Deutscher Reporter:innen Preis 2024

  • in der Kategorie Beste Reportage: Frauke Hunfeld und Alexander Kauschanski – “Ein Ort, den es nicht geben dürfte”
  • in der Kategorie Bestes Interview: Lale Artun und Eva Sudholt – “Verbotene Liebe”
  • in der Kategorie Investigation: Yassin Musharbash, Amrai Coen, Miguel Helm, Luisa Hommerich, Suha Ma’ayeh, Samiha Shafy, Laila Sieber und Vanessa Vu – „Hunger“
  • in der Kategorie Datenjournalismus und Multimedia: Jan Russezki, Maren Krämer, Gina La Mela, Tom Burggraf, Patrick Hünerfeld, Katharina Forstmair, Simon Jockers, Felix Michel, David Will, Ulrich Lang, Ina Kohler, Natalie Widmann, Heiko Sonnenberg, Michael Kreil, Nico Heiliger, Johannes Schmid-Johannsen und Elisa Harlan – „Herzstillstand kann alle treffen, jede Sekunde zählt“
  • in der Kategorie Beste Lokalreportage: Anne Lena Mösken – „Ein Leben für Großschirma“
  • in der Kategorie Newcomer*: Sophie Sommer – “Ich spüre noch seine Hände auf mir”
  • in der Kategorie Beste Kulturreportage: Josef Wirnshofer – “Im Land der verbotenen Bücher”
  • in der Kategorie Bester Podcast: Daniel Drepper, Elena Kuch, Nadja Mitzkat und Sebastian Pittelkow – „Rammstein - Row Zero“
  • in der Kategorie Beste Wissenschaftsreportage: Diana Laarz – “Was heißt schon ‘normal’?”
  • in der Kategorie Beste freie Reportage: Christian Schweppe – "Wahnsinn. Eine Riesenscheiße."
  • in der Kategorie Bester Essay: Manuela Müller – „Die Hakenkreuze von nebenan“

Kritik

Vor dem Hintergrund der Relotius-Affäre beim Spiegel wurde auch die Vergabepraxis des Deutschen Reporterpreises kritisiert, zugleich aber auch die gesamte Preisverleihungskultur des Journalismus infrage gestellt.[11][12][13] Claas Relotius war 2018 zum vierten Mal mit dem Preis ausgezeichnet worden und damit der meistausgezeichnete Reporter dieses Preises.[14]

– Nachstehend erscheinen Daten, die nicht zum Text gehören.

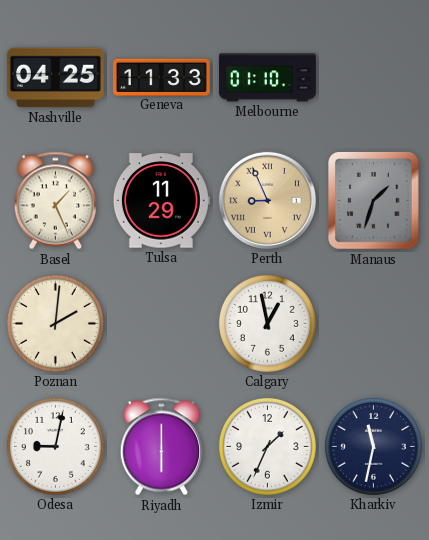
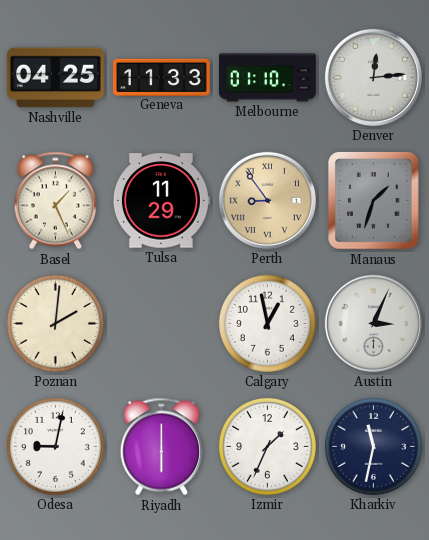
Denver: none -> 12:14
Perth: 8:56 -> 8:54
Austin: none -> 3:04
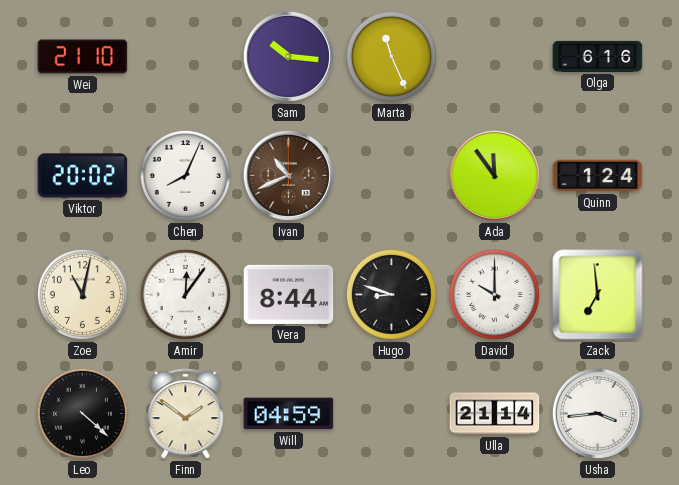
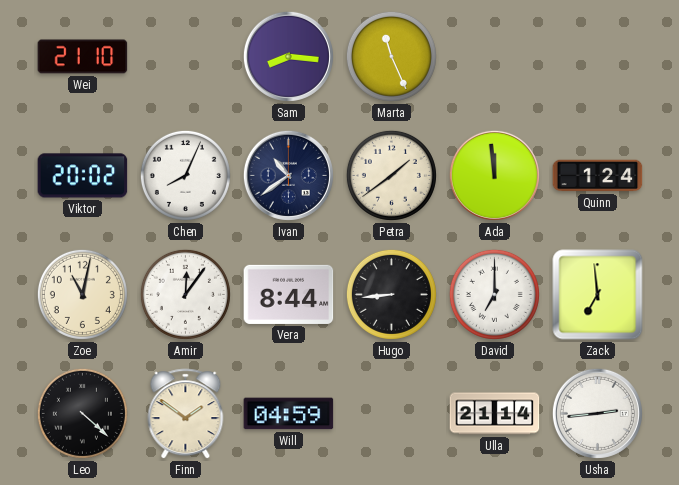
Sam: 10:16 -> 8:16
Olga: 6:16 -> none
Ivan: 10:41 -> 10:39
Ivan dial: brown -> navy
Petra: none -> 1:39
Ada: 11:54 -> 11:59
Hugo: 8:48 -> 8:44
David: 10:00 -> 7:00
Usha: 3:44 -> 2:44
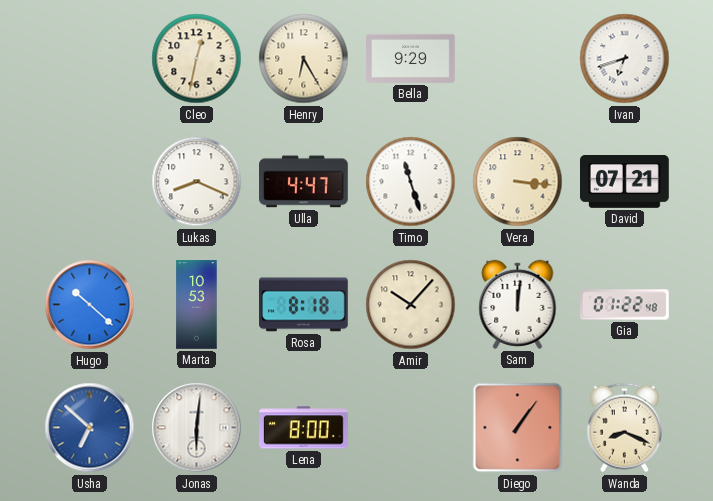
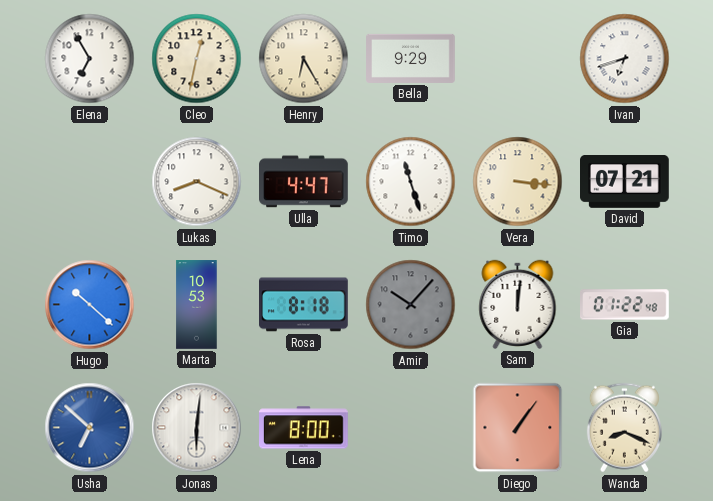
Elena: none -> 6:55
Amir dial: cream -> grey
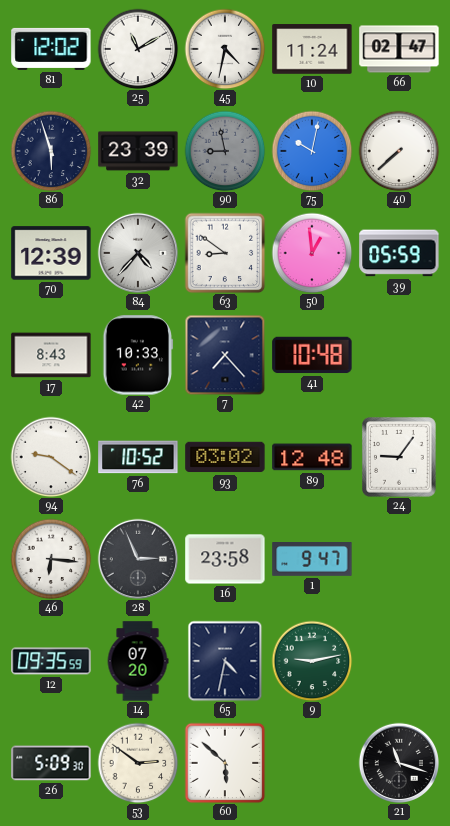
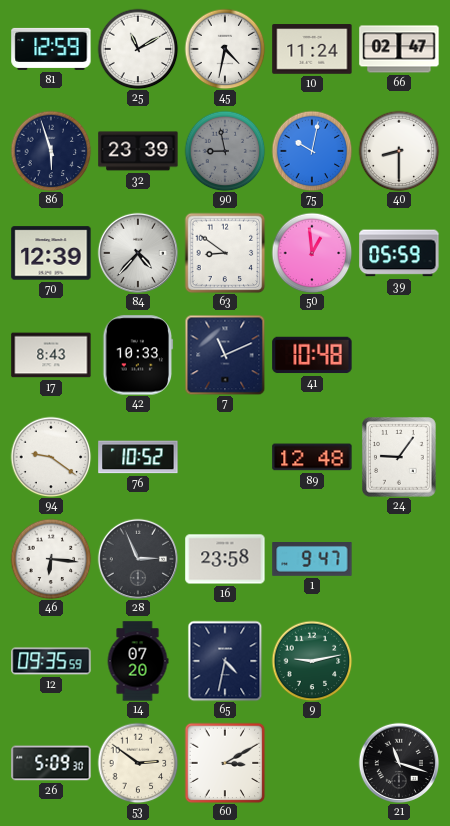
81: 12:02 -> 12:59
40: 7:38 -> 8:30
7: 7:23 -> 11:11
93: 03:02 -> none
60: 5:52 -> 3:10
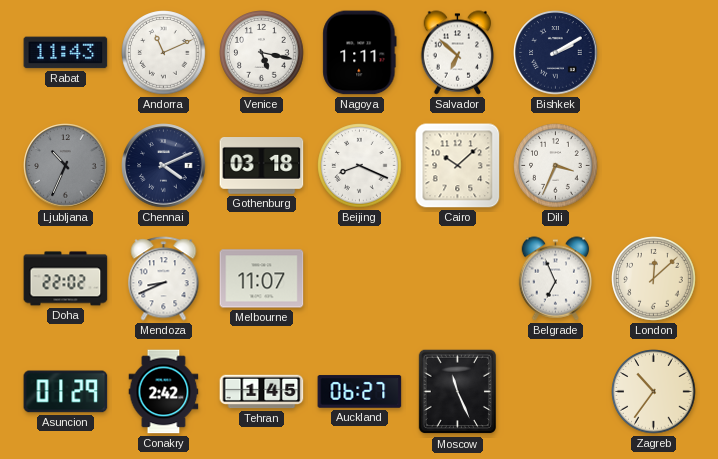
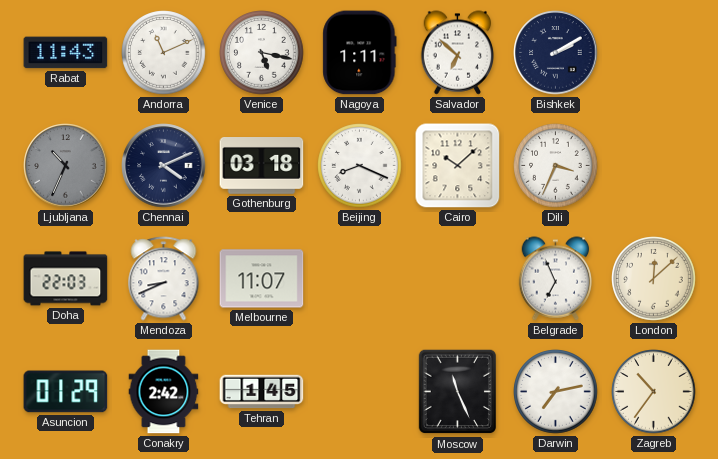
Doha: 22:02 -> 22:03
Auckland: 06:27 -> none
Darwin: none -> 7:13
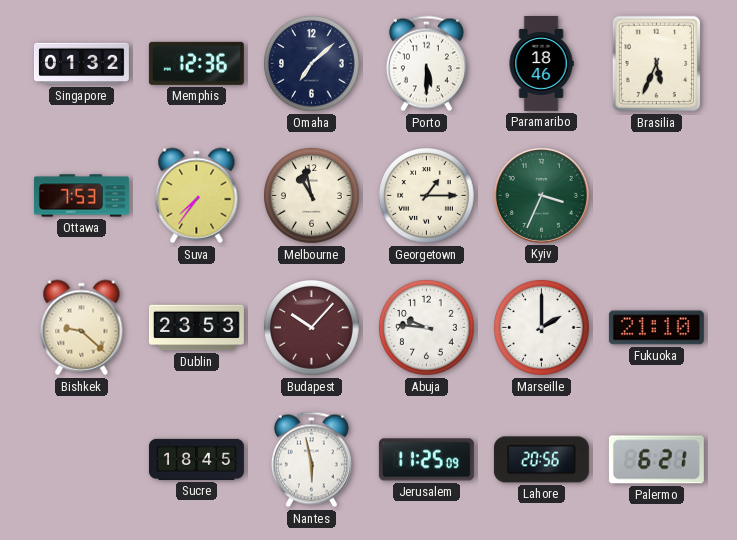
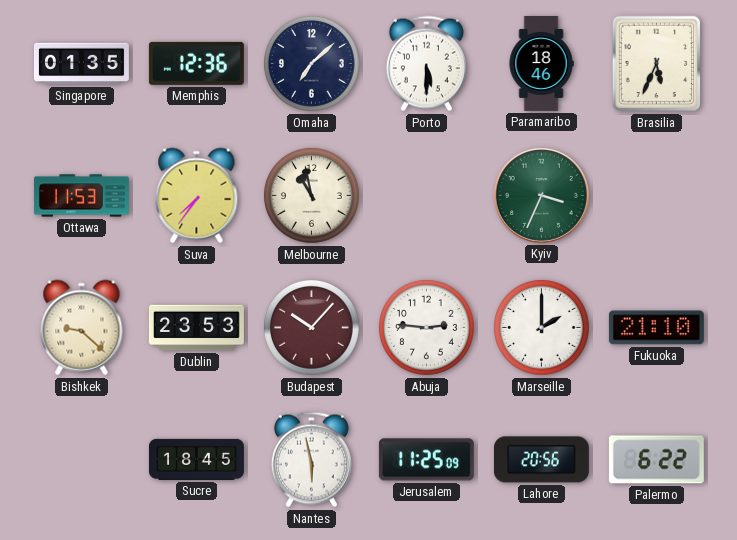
Singapore: 01:32 -> 01:35
Ottawa: 7:53 -> 11:53
Georgetown: 1:15 -> none
Abuja: 9:46 -> 2:46
Palermo: 6:21 -> 6:22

Die Jury begründete die Preisverleihung 2018 unter anderem damit, dass Relotius’ Artikel gekennzeichnet sei „von beispielloser Leichtigkeit, Dichte und Relevanz“ und „nie offenlässt, auf welchen Quellen er basiert“.[1] Wenige Woche später erklärte der damalige Arbeitgeber von Relotius (Der Spiegel) hingegen, dass vieles in dem Text „wohl erdacht, erfunden, gelogen“ war.[1]

Die Jury des Reporterpreises kündigte an, Konsequenzen aus dem Fall zu ziehen und zukünftig von den Autoren ein Making-of und Telefonnummern von wichtigen Protagonisten zu verlangen sowie alle nominierten Arbeiten stichprobenartig überprüfen zu lassen.[13]

2024 kritisierte der Jurist Felix W. Zimmermann die Preisvergabe an den Rechercheverbund NDR, WDR und Süddeutsche Zeitung für den Podcast Rammstein – Row Zero. Nach gerichtlichen Verfügungen, die Rammstein-Sänger Till Lindemann zu jeder einzelnen Folge erwirkt hatte, sei die Auszeichnung eines Podcasts mit rechtswidriger Verdachtsberichterstattung fragwürdig. Journalisten ausgerechnet für ein Werk auszuzeichnen, das bei schwersten Verdächtigungen (Vergewaltigung, sexueller Übergriffe, Doping) einer gerichtlichen Überprüfung in keiner einzigen Folge standgehalten habe und dann auch noch die Rechtsstreitigkeiten als mutig hervorzuheben, schade dem Ansehen des Preises und auch des Journalismus.[15]